The news spread with the speed of the Internet: The Washington Post, a newspaper that helped bring down a president, would be sold to Jeff Bezos, the tech titan who started Amazon.
The Post's sale is a stunner. But that a big-name tech entrepreneur bought a struggling media company isn't — it's part of a move becoming more common in recent years. In 2012, Facebook co-founder Chris Hughes bought and took over the 100-year-old magazine The New Republic, and media mogul Barry Diller was part of the purchase of Newsweek a couple of years earlier — that is, until turning around and selling it again this weekend.
"I think it's partially because technology and media are coming together," said Justin Ellis, a media writer at Harvard's Nieman Journalism Lab. "There's also some ego involved in thinking, 'I can turn this around.' But tech guys are connected to content in a way that they know tech itself isn't enough. You have to deliver people something with your devices or platforms — whether it's episodes of Arrested Development or news about Senate hearings."
Like The Washington Post, The New Republic had been ailing. Circulation was shrinking. The path to prosperity was unclear. Then, a Facebook millionaire swooped in. New York Magazine profiled Hughes last December:
"Certainly he can afford this experiment. But it is an experiment, his goals noble if abstract. Hughes wants to produce what thoughtful people ought to read, as opposed to churning out what most people like to 'like.' And while he's completely upfront about not having a business-side 'silver bullet,' he has confidence that there's a way to make it work and faith that the magazine's relaunch ... will make enough influential people want to pay to read it on their phones."
The Diller ownership is less of a parallel, since it was so short-lived. Diller controlled Newsweek for less than three years, and in April, he famously told Bloomberg TV that he wished he had never bought it. "It was a mistake," he said.
But perhaps the Hughes experiment can offer some insight about the road ahead for the Bezos era at The Post.
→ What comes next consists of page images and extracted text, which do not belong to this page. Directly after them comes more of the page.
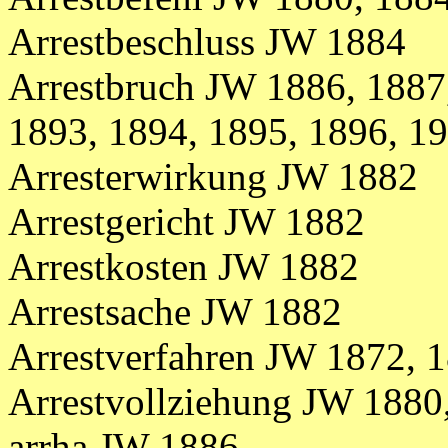
Arrestbeschluss JW 1884
Arrestbruch JW 1886, 1887
1893, 1894, 1895, 1896, 1
Arresterwirkung JW 1882
Arrestgericht JW 1882
Arrestkosten JW 1882
Arrestsache JW 1882
Arrestverfahren JW 1872, 
Arrestvollziehung JW 1880
arrha JW 1886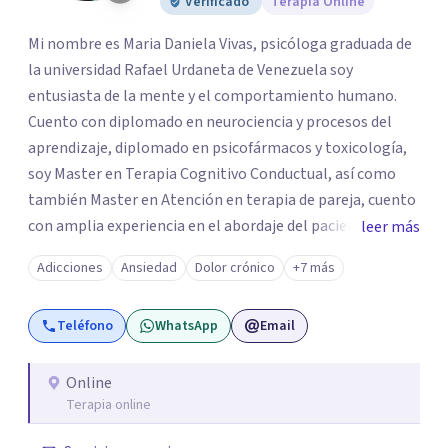
Verificado
Terapia Online
Mi nombre es Maria Daniela Vivas, psicóloga graduada de
la universidad Rafael Urdaneta de Venezuela soy
entusiasta de la mente y el comportamiento humano.
Cuento con diplomado en neurociencia y procesos del
aprendizaje, diplomado en psicofármacos y toxicología,
soy Master en Terapia Cognitivo Conductual, así como
también Master en Atención en terapia de pareja, cuento
con amplia experiencia en el abordaje del paciente con
leer más
trastorno afectivo bipolar y pacientes con trastornos de
Adicciones
Ansiedad
Dolor crónico
+7 más
personalidad y trastorno del estado de ánimo Me
especializo en casos de ansiedad, depresión, trastornos
Teléfono
WhatsApp
Email
del sueño, trastorno alimenticio corporal, así como
también casos en los que exista abuso de sustancias y
violencia de género. Me caracterizo por ser una psicóloga
Online
Terapia online
cercana con mis pacientes, en mi abordaje encontrarás
una combinación de empatía y conocimiento que me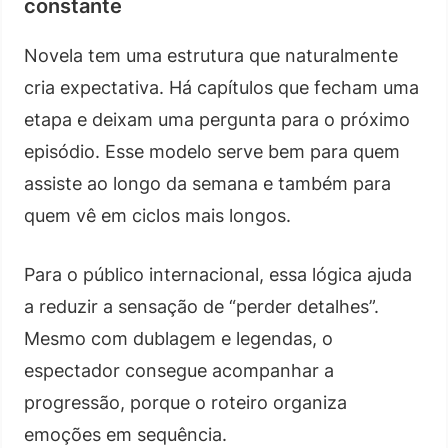
constante
Novela tem uma estrutura que naturalmente
cria expectativa. Há capítulos que fecham uma
etapa e deixam uma pergunta para o próximo
episódio. Esse modelo serve bem para quem
assiste ao longo da semana e também para
quem vê em ciclos mais longos.
Para o público internacional, essa lógica ajuda
a reduzir a sensação de “perder detalhes”.
Mesmo com dublagem e legendas, o
espectador consegue acompanhar a
progressão, porque o roteiro organiza
emoções em sequência.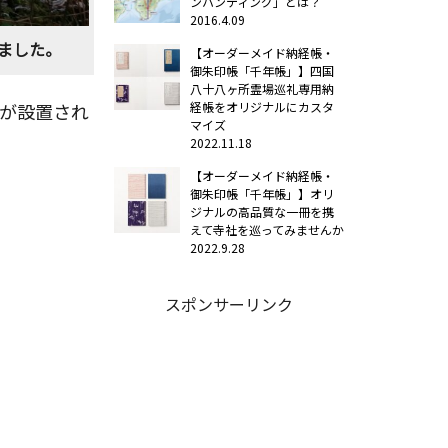
ンハンティング」とは？
2016.4.09
ました。
【オーダーメイド納経帳・
御朱印帳「千年帳」】四国
八十八ヶ所霊場巡礼専用納
経帳をオリジナルにカスタ
板が設置され
マイズ
2022.11.18
【オーダーメイド納経帳・
御朱印帳「千年帳」】オリ
ジナルの高品質な一冊を携
えて寺社を巡ってみませんか
2022.9.28
スポンサーリンク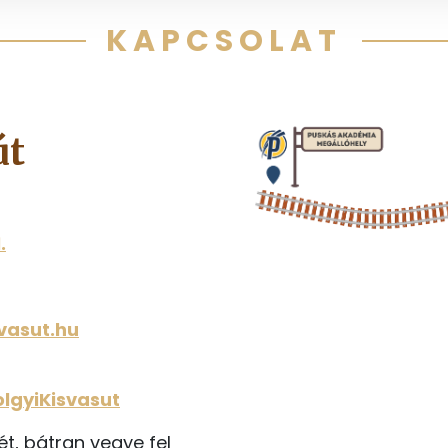
KAPCSOLAT
út
.
vasut.hu
lgyiKisvasut
t, bátran vegye fel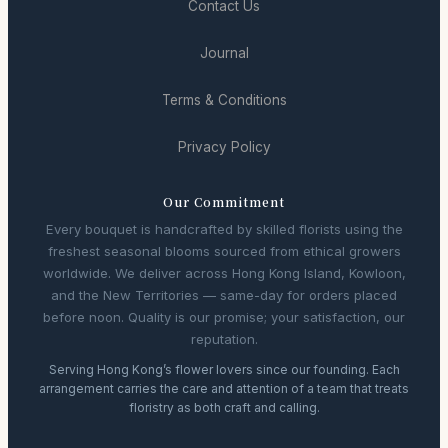
Contact Us
Journal
Terms & Conditions
Privacy Policy
Our Commitment
Every bouquet is handcrafted by skilled florists using the
freshest seasonal blooms sourced from ethical growers
worldwide. We deliver across Hong Kong Island, Kowloon,
and the New Territories — same-day for orders placed
before noon. Quality is our promise; your satisfaction, our
reputation.
Serving Hong Kong’s flower lovers since our founding. Each
arrangement carries the care and attention of a team that treats
floristry as both craft and calling.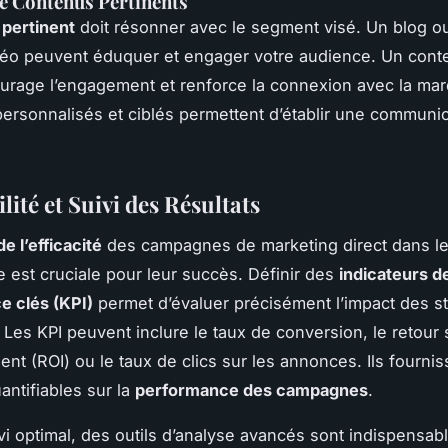
e Contenus Pertinents
pertinent
doit résonner avec le segment visé. Un blog o
idéo peuvent éduquer et engager votre audience. Un cont
rage l’engagement et renforce la connexion avec la mar
rsonnalisés et ciblés permettent d’établir une communic
ité et Suivi des Résultats
e l’efficacité
des campagnes de marketing direct dans le
e est cruciale pour leur succès. Définir des
indicateurs d
e clés (KPI)
permet d’évaluer précisément l’impact des st
Les KPI peuvent inclure le taux de conversion, le retour 
ent (ROI) ou le taux de clics sur les annonces. Ils fourni
ntifiables sur la
performance des campagnes
.
vi optimal, des outils d’analyse avancés sont indispensab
"I'd be interested in how he would be in shaping the newspaper and how it delivers news in the next several years," Ellis said. "The flip side is I don't know if every news person is crazy about their owner involved in the day-to-day making of news."
For tech owners of news organizations, one open question is how long they're committing to staying involved while losing money. Diller pulled out of Newsweek and cut his losses. Under Hughes, The New Republic is enjoying buzz, slicker design and unique visitors like it hadn't seen before. But it still isn't making money.
"People like Bezos and Diller and Hughes and all these other [buyers], they are used to seeing results," Ellis said. "If a media company is showing progress, maybe not on the balance sheet but maybe in the way it's distributing content or connecting to readers, that might be enough. It comes down to how long you're willing to wait to see something to success."